If I have to switch from the Mac Pro to Linux, I am definitely going to move away from a MacBook.

Suddenly, I will also care a lot less about the iPad and iPhone too, in favor of Android or other options.

Comment Re:I am not going to complain (Score 1) 181

For the amount of good that this foundation does for the public, making information and truth more accessible, and policing the content in an open and rigorous way, I say let them collect as much donations as people willingly donate. It's hard enough to get people to donate -- who would refuse if the donations kept coming in.

Sure, be transparent and honest about when you've exceeded the goal for the month (or set the goal higher), but frankly, I don't understand why you would criticize when one of the most valuable services on the internet today attempts to build more of a financial cushion for itself (and not through lying or deception or serving up users / others' content for cash, how refreshing).

Learn to understand who are your friends and who are your enemies in this world, people.

All the criticism is not directed against the core content of Wikipedia, but rather expressing concern that none of the donations are going to support that content.

Preventing parasitic growth within an organization is important to keep it healthy. From the financials, it looks like Wikipedia is experiencing parasitic growth not relevant to their core mission. (I say this as someone who has donated in the past, until I noticed this trend.) One way supporters can affect change is to stop donating and send feedback as to why they stopped.

Also, if you look at the financials listed in the earlier posts, you will see that very little of their donations go to financial cushion. At least 70% are being spent on peripheral activities that, quite frankly, are not clearly disclosed on their donations request popup, which indicates that donations are needed to prevent advertising.
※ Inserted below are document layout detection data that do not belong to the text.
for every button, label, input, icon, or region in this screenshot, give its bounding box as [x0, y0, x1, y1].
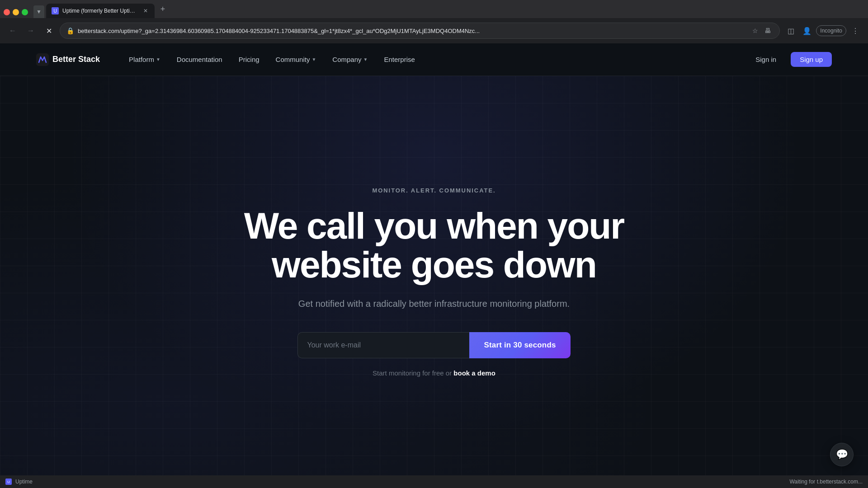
nav-documentation[interactable]: Documentation	[170, 52, 230, 67]
nav-enterprise-label: Enterprise	[384, 56, 415, 63]
extensions-button[interactable]: ◫	[783, 23, 798, 38]
nav-platform[interactable]: Platform ▼	[122, 52, 168, 67]
window-close-button[interactable]	[4, 9, 10, 15]
logo-text: Better Stack	[52, 55, 100, 64]
back-button[interactable]: ←	[5, 23, 20, 38]
tab-favicon-text: U	[53, 9, 57, 14]
chat-icon: 💬	[836, 449, 848, 460]
nav-community-label: Community	[276, 56, 310, 63]
hero-title: We call you when your website goes down	[244, 206, 624, 284]
hero-tagline: MONITOR. ALERT. COMMUNICATE.	[372, 187, 495, 194]
tab-bar: ▼ U Uptime (formerly Better Uptim... ✕ +	[0, 0, 868, 18]
signup-button[interactable]: Sign up	[791, 52, 832, 67]
lock-icon: 🔒	[66, 27, 74, 34]
new-tab-button[interactable]: +	[156, 3, 169, 15]
status-tab-label: Uptime	[15, 479, 33, 485]
hero-form: Start in 30 seconds	[297, 332, 570, 358]
hero-footer-text: Start monitoring for free or book a demo	[373, 369, 495, 377]
hero-title-line2: website goes down	[272, 244, 596, 285]
hero-title-line1: We call you when your	[244, 205, 624, 246]
incognito-label: Incognito	[816, 25, 846, 36]
site-nav: Better Stack Platform ▼ Documentation Pr…	[0, 43, 868, 76]
logo-icon	[36, 53, 49, 66]
status-loading-text: Waiting for t.betterstack.com...	[789, 479, 863, 485]
cta-button[interactable]: Start in 30 seconds	[469, 332, 570, 358]
address-bar[interactable]: 🔒 betterstack.com/uptime?_ga=2.31436984.…	[60, 23, 780, 39]
nav-auth: Sign in Sign up	[746, 52, 832, 67]
nav-company-label: Company	[332, 56, 361, 63]
signin-button[interactable]: Sign in	[746, 52, 785, 67]
tab-title: Uptime (formerly Better Uptim...	[62, 8, 138, 14]
nav-community[interactable]: Community ▼	[269, 52, 324, 67]
website-content: Better Stack Platform ▼ Documentation Pr…	[0, 43, 868, 488]
more-options-button[interactable]: ⋮	[848, 23, 863, 38]
hero-section: MONITOR. ALERT. COMMUNICATE. We call you…	[0, 76, 868, 488]
tab-list-button[interactable]: ▼	[33, 5, 44, 18]
platform-arrow-icon: ▼	[156, 57, 160, 62]
bookmark-button[interactable]: ☆	[750, 25, 760, 36]
book-demo-link[interactable]: book a demo	[453, 369, 495, 377]
email-input[interactable]	[297, 332, 469, 358]
browser-chrome: ▼ U Uptime (formerly Better Uptim... ✕ +…	[0, 0, 868, 43]
address-bar-actions: ☆ 🖶	[750, 25, 773, 36]
nav-enterprise[interactable]: Enterprise	[377, 52, 422, 67]
tab-close-button[interactable]: ✕	[142, 7, 149, 14]
reload-button[interactable]: ✕	[42, 23, 56, 38]
profile-button[interactable]: 👤	[800, 23, 814, 38]
window-minimize-button[interactable]	[13, 9, 19, 15]
tab-favicon: U	[52, 7, 59, 14]
company-arrow-icon: ▼	[363, 57, 368, 62]
nav-links: Platform ▼ Documentation Pricing Communi…	[122, 52, 746, 67]
community-arrow-icon: ▼	[311, 57, 316, 62]
active-tab[interactable]: U Uptime (formerly Better Uptim... ✕	[46, 4, 155, 18]
forward-button[interactable]: →	[24, 23, 38, 38]
status-favicon: U	[5, 479, 12, 485]
browser-toolbar: ← → ✕ 🔒 betterstack.com/uptime?_ga=2.314…	[0, 18, 868, 43]
hero-subtitle: Get notified with a radically better inf…	[298, 297, 570, 310]
status-bar: U Uptime Waiting for t.betterstack.com..…	[0, 475, 868, 488]
nav-documentation-label: Documentation	[177, 56, 222, 63]
nav-platform-label: Platform	[129, 56, 154, 63]
url-text: betterstack.com/uptime?_ga=2.31436984.60…	[78, 28, 746, 34]
desktop-button[interactable]: 🖶	[762, 25, 773, 36]
site-logo[interactable]: Better Stack	[36, 53, 100, 66]
toolbar-actions: ◫ 👤 Incognito ⋮	[783, 23, 863, 38]
chat-button[interactable]: 💬	[830, 443, 854, 466]
nav-company[interactable]: Company ▼	[325, 52, 375, 67]
hero-footer-plain-text: Start monitoring for free or	[373, 369, 453, 377]
nav-pricing-label: Pricing	[239, 56, 259, 63]
window-maximize-button[interactable]	[22, 9, 28, 15]
nav-pricing[interactable]: Pricing	[231, 52, 267, 67]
This comes across as a bit shady when you dig into it... they don't need donations to prevent advertising, they need it to fund grants, conference travel, and salaries for $32M worth of people who do not manage the content.

Comment Re:"Suggesting" ... (Score 1) 715

And you aren't concerned that a foreign country directly altered the outcome of an election here?

I'm more concerned that a domestic party nearly got away with doing the same thing.

IF you believe the Russian hacker bullshit (and we have seen ZERO evidence of it), all they did was expose truth.

I believe that it was a close election before any outside influences.

But I am also pretty disturbed at the possibility of a Comey-Russia 1-2 punch in the last few weeks of the race even attempting to influence the result.

And regardless of which way you voted or the actual election result, you should be disturbed too if you are an American. Sure, there is no proof shown about Russia. But you saw Comey overtly try to sway the election with your own eyes. And that's not a great road for the US to be heading down.

Comment Re:I call bullshit. (Score 1) 368

Pulling the door opener lever on the door of a car overrides the locking mechanisms. This is a fire-safety requirement. The guy was probably just still asleep when the cops found the car.

Sure, that's the stated requirement, but do you really know for sure that there is no backdoor override method that can be engaged at the company's discretion?

As everything goes all electronic, it'll all depend on what's in the code. And that could be changed at a moment's notice.